The World Bank, the Ministry of Agriculture, Forestry and Water Economy (MAFWE) and the Ministry of Environment and Physical Planning (MEPP) are working together to address the potential impacts climate change may have on Macedonia’s agricultural sector. As part of the ongoing Program to Reduce the Vulnerability to Climate Change to Agricultural Systems in Europe and Central Asia a draft Impact Assessment and Menu of Adaptation Options for Macedonia has been developed which assesses the potential impacts of climate change on agriculture throughout Macedonia. This document also provides a menu of adaptation options which can inform key policies, programs and investments to help increase the resiliency to climate change of the agricultural sector in Macedonia. As part of this program, a high-level National Dissemination and Consensus Building Conference was jointly hosted by the World Bank, MAFWE and MEPP on April 6, 2011 in Skopje to discuss the main findings from this draft report and to build further consensus around priority measures which can be taken to address climate change and agriculture in Macedonia
This high-level conference was attended by more than 70 participants from the Ministry of Agriculture, Forestry and Water Economy, Ministry of Environment and Physical Planning, agricultural institutes, the World Bank, IFC, European Bank for Reconstruction and Development, farmers and other key stakeholders. Opening remarks were given by Ljupcho Dimovski, Macedonian Minster for Agriculture, Forestry and Water Management, who praised the work the World Bank has been doing in the realm of agriculture and climate change and stressed the importance of this work in helping Macedonia cope with the impacts of a changing climate. During her opening remarks, Dina Umali-Deininger, Sector Manager for Agriculture and Rural Development in Sustainable Development Department for the Europe and Central Asia Region of the World Bank, said: “Helping our client countries, including Macedonia, prepare for climate change is one of the World Bank’s regional and global priorities. This Conference is a great opportunity for the government and people of Macedonia to prioritize policies, programs and investments for implementation.”

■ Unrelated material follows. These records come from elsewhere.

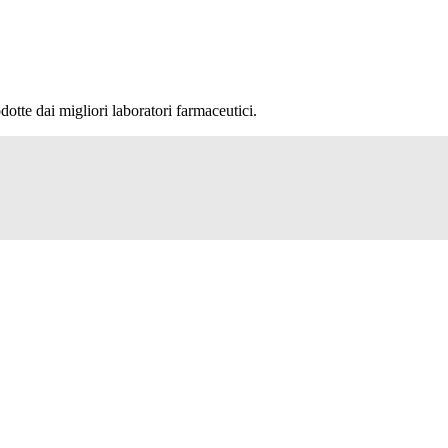
dotte dai migliori laboratori farmaceutici.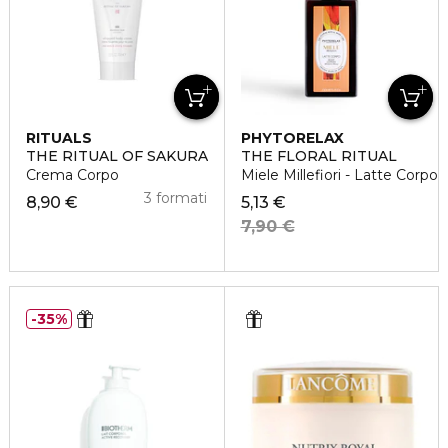
RITUALS
PHYTORELAX
THE RITUAL OF SAKURA
THE FLORAL RITUAL
Crema Corpo
Miele Millefiori - Latte Corpo
3 formati
8,90 €
5,13 €
7,90 €
35%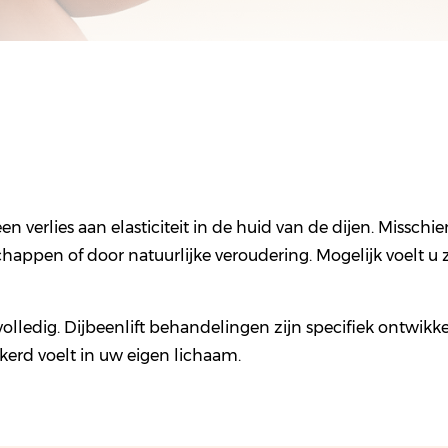
en verlies aan elasticiteit in de huid van de dijen. Miss
chappen of door natuurlijke veroudering. Mogelijk voelt u
olledig. Dijbeenlift behandelingen zijn specifiek ontwikk
kerd voelt in uw eigen lichaam.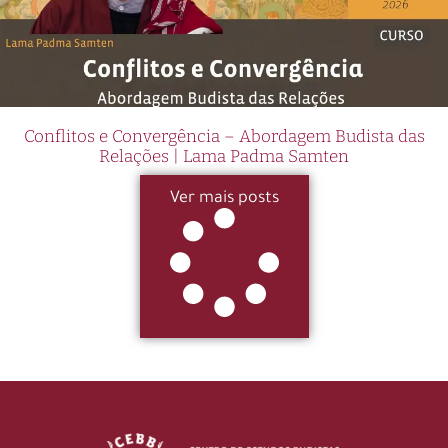
Conflitos e Convergência – Abordagem Budista das
Relações | Lama Padma Samten
Ver mais posts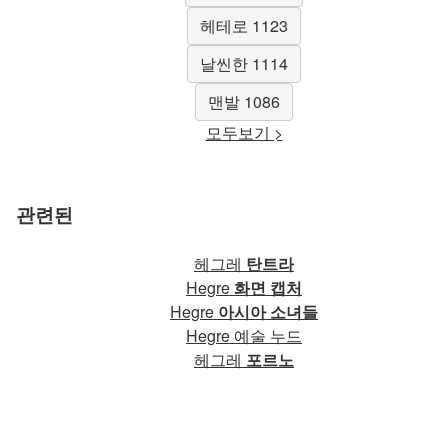
헤테로 1123
날씬한 1114
맨발 1086
모두보기 >
관련된
헤그레
탄트라
Hegre
화면 캡처
Hegre
아시아 소녀들
Hegre 예술 누드
헤그레
포르노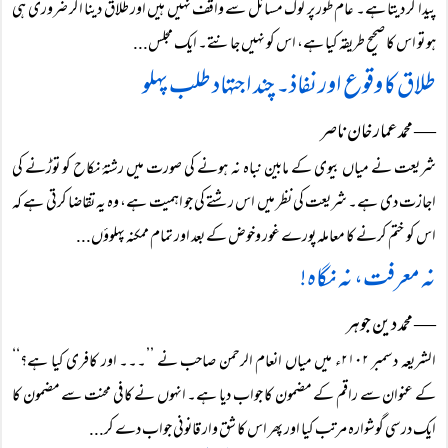
پیدا کر دیتا ہے۔ عام طور پر لوگ مسائل سے واقف نہیں ہیں اور طلاق دینا اگر ضروری ہی
ہو تو اس کا صحیح طریقہ کیا ہے، اس کو نہیں جانتے۔ ایک مجلس...
طلاق کا وقوع اور نفاذ۔ چند اجتہاد طلب پہلو
― محمد عمار خان ناصر
شریعت نے میاں بیوی کے مابین نباہ نہ ہونے کی صورت میں رشتۂ نکاح کو توڑنے کی
اجازت دی ہے۔ شریعت کی نظر میں اس رشتے کی جو اہمیت ہے، وہ یہ تقاضا کرتی ہے کہ
اس کو ختم کرنے کا معاملہ پورے غور وخوض کے بعد اور تمام ممکنہ پہلوؤں...
نہ معرفت، نہ نگاہ!
― محمد دین جوہر
الشریعہ دسمبر ۲۱۰۲ء میں میاں انعام الرحمن صاحب نے ’’۔۔۔ اور کافری کیا ہے؟‘‘
کے عنوان سے راقم کے مضمون کا جواب دیا ہے۔ انہوں نے کافی محنت سے مضمون کا
ایک درسی گوشوارہ مرتب کیا اور پھر اس کا شق وار قانونی جواب دے کر...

This Conference is the latest step in the program to Reduce the Vulnerability to Climate Change in Macedonian Agricultural Systems, which officially started in Macedonia in May 2010. The World Bank, MAFWE and MEPP have worked closely together during this program and over the last year a National Awareness Raising and Consultation Workshop has been held, two Agriculture and Climate Change Country Notes for Macedonia have been produced, multiple farmer consultations have been conducted throughout the three agro-ecological zones (AEZs) in Macedonia and a draft Impact Assessment and Menu of Adaptation Options for Macedonian agricultural systems has been produced. This draft Impact Assessment and Menu of Adaptation Options was developed in partnership between national experts and farmers and a team of world-class experts from Europe and North America from the Industrial Economics Incorporated (IEc) consulting firm. The draft was discussed with key stakeholders at the national and local levels during the National Dissemination and Consensus Building Conference and key recommendations for policies, programs and investments are now being prioritized and finalized, in full cooperation with MAFWE.

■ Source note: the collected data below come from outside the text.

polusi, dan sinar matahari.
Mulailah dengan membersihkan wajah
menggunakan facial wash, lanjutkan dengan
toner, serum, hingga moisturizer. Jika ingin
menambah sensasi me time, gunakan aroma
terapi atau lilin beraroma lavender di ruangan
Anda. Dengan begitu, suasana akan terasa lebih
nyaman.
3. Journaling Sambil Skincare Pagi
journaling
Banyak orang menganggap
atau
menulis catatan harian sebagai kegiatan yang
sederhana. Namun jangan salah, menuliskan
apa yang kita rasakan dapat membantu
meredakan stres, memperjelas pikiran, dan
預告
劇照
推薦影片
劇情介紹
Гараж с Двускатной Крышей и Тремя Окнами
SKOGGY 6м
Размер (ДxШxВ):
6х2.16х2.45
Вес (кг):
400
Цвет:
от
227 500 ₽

The agricultural sector is extremely important for rural livelihoods in Macedonia, with more than 19 percent of the country’s population employed in agriculture and this sector accounting for 12 percent of GDP. Furthermore, agriculture is highly sensitive to climate, meaning that changes in temperatures or precipitation could have negative impacts on rural populations in Macedonia. Climate projections indicate that temperature may increases in Macedonia while precipitation is projected to become more variable, especially during the crucial summer months. These climatic variations can result in increased extreme climatic events such as floods and droughts with potential decreases in projected crop yields, particularly for such crops as grapes and apples. Projected impacts of climate change highlight the need to develop and implement actions which can increase the resilience of agricultural systems in Macedonia to climate risks in the short and long terms. This Program has worked to identify measures which can have immediate positive impacts on the agricultural systems in Macedonia while simultaneously adapting to future climate projections, creating “win-win” options and recommendations.
This program is being managed by the World Bank and supported by grants from the World Bank, the World Bank-Netherlands Partnership (BNPP), and the Trust Fund for Environmentally and Socially Sustainable Development (TFESSD).